Mi alzai finalmente, stanca ma soddisfatta. Loro iniziarono a rivestirsi, e la situazione divenne un po’ imbarazzante. Nessuno parlava. Decisi di rompere il ghiaccio.

“Quando i tecnici ci libereranno, voi almeno sarete presentabili. Io… meno.

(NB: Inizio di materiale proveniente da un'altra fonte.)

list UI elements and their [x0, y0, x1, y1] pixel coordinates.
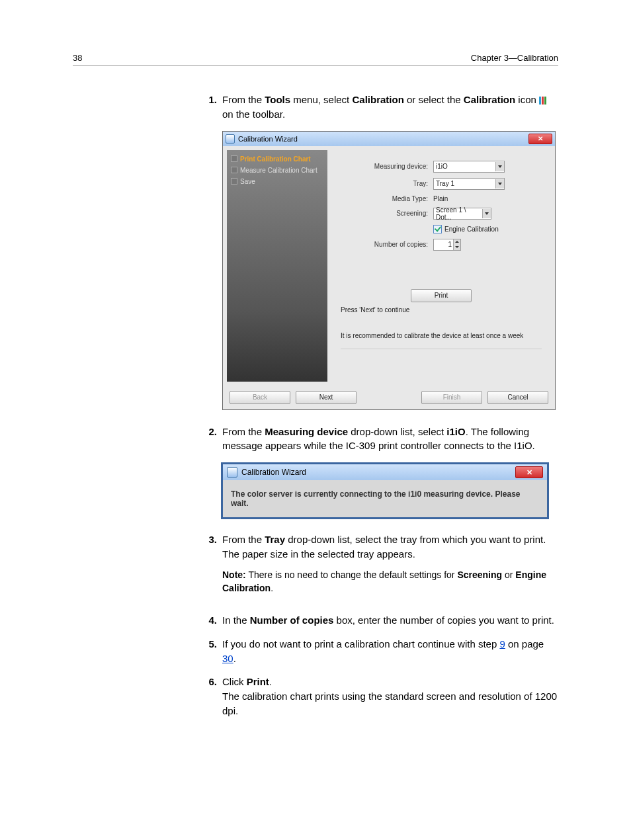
engine-calibration-checkbox-row[interactable]: Engine Calibration — [433, 225, 527, 233]
measuring-device-dropdown[interactable]: i1iO — [433, 161, 505, 173]
engine-calibration-label: Engine Calibration — [444, 226, 499, 233]
window-title: Calibration Wizard — [238, 135, 298, 143]
measuring-device-label: Measuring device: — [355, 163, 428, 170]
text: drop-down list, select the tray from whi… — [285, 534, 546, 545]
i1io-term: i1iO — [446, 426, 465, 437]
chevron-down-icon — [482, 209, 491, 218]
calibration-icon — [539, 97, 547, 105]
next-button[interactable]: Next — [296, 391, 357, 404]
wizard-main: Measuring device: i1iO Tray: Tray 1 — [331, 150, 551, 382]
text: box, enter the number of copies you want… — [333, 614, 554, 626]
media-type-value: Plain — [433, 195, 448, 202]
continue-hint: Press 'Next' to continue — [341, 306, 542, 314]
step-number: 6. — [198, 675, 217, 689]
text: . — [233, 653, 236, 664]
svg-rect-1 — [542, 97, 544, 105]
recommendation-text: It is recommended to calibrate the devic… — [341, 332, 542, 342]
page-number: 38 — [73, 53, 82, 63]
text: . — [269, 676, 272, 687]
text: From the — [222, 94, 265, 105]
bullet-icon — [231, 167, 237, 173]
tray-dropdown[interactable]: Tray 1 — [433, 178, 505, 190]
text: From the — [222, 534, 265, 545]
chevron-down-icon — [495, 179, 504, 189]
step-2: 2. From the Measuring device drop-down l… — [198, 425, 558, 454]
print-button[interactable]: Print — [411, 289, 472, 302]
close-icon: ✕ — [526, 468, 532, 477]
svg-rect-0 — [539, 97, 541, 105]
link-page-30[interactable]: 30 — [222, 653, 233, 664]
titlebar: Calibration Wizard ✕ — [223, 132, 555, 146]
bullet-icon — [231, 178, 237, 185]
step-5: 5. If you do not want to print a calibra… — [198, 637, 558, 666]
text: or select the — [404, 94, 464, 105]
copies-label: Number of copies: — [355, 241, 428, 248]
sidebar-step-save[interactable]: Save — [231, 178, 323, 185]
chevron-down-icon — [495, 162, 504, 171]
number-of-copies-term: Number of copies — [250, 614, 334, 626]
note: Note: There is no need to change the def… — [222, 568, 558, 595]
text: From the — [222, 426, 265, 437]
step-number: 4. — [198, 613, 217, 628]
spinner-up-icon[interactable] — [454, 239, 460, 245]
sidebar-step-label: Save — [240, 178, 255, 185]
text: Click — [222, 676, 247, 687]
screening-dropdown[interactable]: Screen 1 \ Dot... — [433, 208, 491, 220]
screening-label: Screening: — [355, 210, 428, 217]
chapter-title: Chapter 3—Calibration — [471, 53, 558, 63]
sidebar-step-label: Print Calibration Chart — [240, 155, 311, 163]
step-6: 6. Click Print. The calibration chart pr… — [198, 675, 558, 718]
menu-calibration: Calibration — [352, 94, 403, 105]
connecting-dialog: Calibration Wizard ✕ The color server is… — [221, 462, 549, 519]
spinner-down-icon[interactable] — [454, 245, 460, 250]
back-button[interactable]: Back — [230, 391, 290, 404]
checkbox-checked-icon — [433, 225, 442, 233]
sidebar-step-print-chart[interactable]: Print Calibration Chart — [231, 155, 323, 163]
text: menu, select — [290, 94, 352, 105]
dropdown-value: Tray 1 — [436, 180, 454, 187]
tray-label: Tray: — [355, 180, 428, 187]
text: There is no need to change the default s… — [246, 569, 458, 580]
cancel-button[interactable]: Cancel — [487, 391, 548, 404]
step-number: 2. — [198, 425, 217, 439]
text: In the — [222, 614, 250, 626]
copies-spinner[interactable]: 1 — [433, 239, 461, 251]
text: drop-down list, select — [348, 426, 446, 437]
text: or — [502, 569, 515, 580]
titlebar: Calibration Wizard ✕ — [223, 464, 547, 480]
bullet-icon — [231, 155, 237, 162]
sidebar-step-measure-chart[interactable]: Measure Calibration Chart — [231, 167, 323, 174]
svg-rect-2 — [544, 97, 546, 105]
step-3: 3. From the Tray drop-down list, select … — [198, 532, 558, 604]
app-icon — [227, 467, 237, 478]
copies-value: 1 — [436, 241, 453, 248]
wizard-sidebar: Print Calibration Chart Measure Calibrat… — [227, 150, 327, 382]
close-button[interactable]: ✕ — [528, 134, 552, 144]
calibration-word: Calibration — [464, 94, 515, 105]
text: The calibration chart prints using the s… — [222, 691, 557, 716]
tray-term: Tray — [265, 534, 285, 545]
print-term: Print — [247, 676, 269, 687]
measuring-device-term: Measuring device — [265, 426, 348, 437]
text: The paper size in the selected tray appe… — [222, 548, 415, 560]
step-number: 5. — [198, 637, 217, 651]
step-number: 1. — [198, 93, 217, 107]
text: . — [271, 583, 273, 593]
media-type-label: Media Type: — [355, 195, 428, 202]
text: If you do not want to print a calibratio… — [222, 638, 499, 650]
text: icon — [515, 94, 539, 105]
text: on page — [505, 638, 544, 650]
app-icon — [226, 134, 235, 144]
close-button[interactable]: ✕ — [515, 466, 543, 478]
wizard-footer: Back Next Finish Cancel — [223, 386, 555, 409]
step-number: 3. — [198, 532, 217, 547]
connecting-message: The color server is currently connecting… — [223, 480, 547, 517]
text: on the toolbar. — [222, 108, 285, 120]
link-step-9[interactable]: 9 — [499, 638, 505, 650]
dropdown-value: Screen 1 \ Dot... — [436, 206, 482, 221]
dropdown-value: i1iO — [436, 163, 448, 170]
page-header: 38 Chapter 3—Calibration — [73, 53, 558, 66]
sidebar-step-label: Measure Calibration Chart — [240, 167, 317, 174]
finish-button[interactable]: Finish — [421, 391, 482, 404]
calibration-wizard-dialog: Calibration Wizard ✕ Print Calibration C… — [222, 131, 556, 410]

Eheh.”

Mi sorrisero… mentre prendevo delle salviette dalla borsa per pulirmi il più possibile.

“Credo inoltre che non sia il caso di fare il colloquio in queste condizioni,” dissi, cercando di sdrammatizzare.

“Non devi preoccuparti di questo,” mi rispose l’uomo robusto, con un sorriso malizioso.

“Sei assunta.”

Mi fece l’occhiolino.

Ci misi un po’ a capire… oddio… avevo appena fatto sesso selvaggio con i dirigenti che avrebbero dovuto farmi il colloquio… che imbarazzo!

“Non essere imbarazzata, hai superato il colloquio brillantemente,” disse ora il biondo, la voce calda e profonda.

Abbassai lo sguardo, arrossendo per la vergogna e l’eccitazione. Finalmente, le porte dell’ascensore si aprirono. Sorrisi ai due uomini e mi allontanai velocemente, cercando di fuggire da quella situazione incredibile.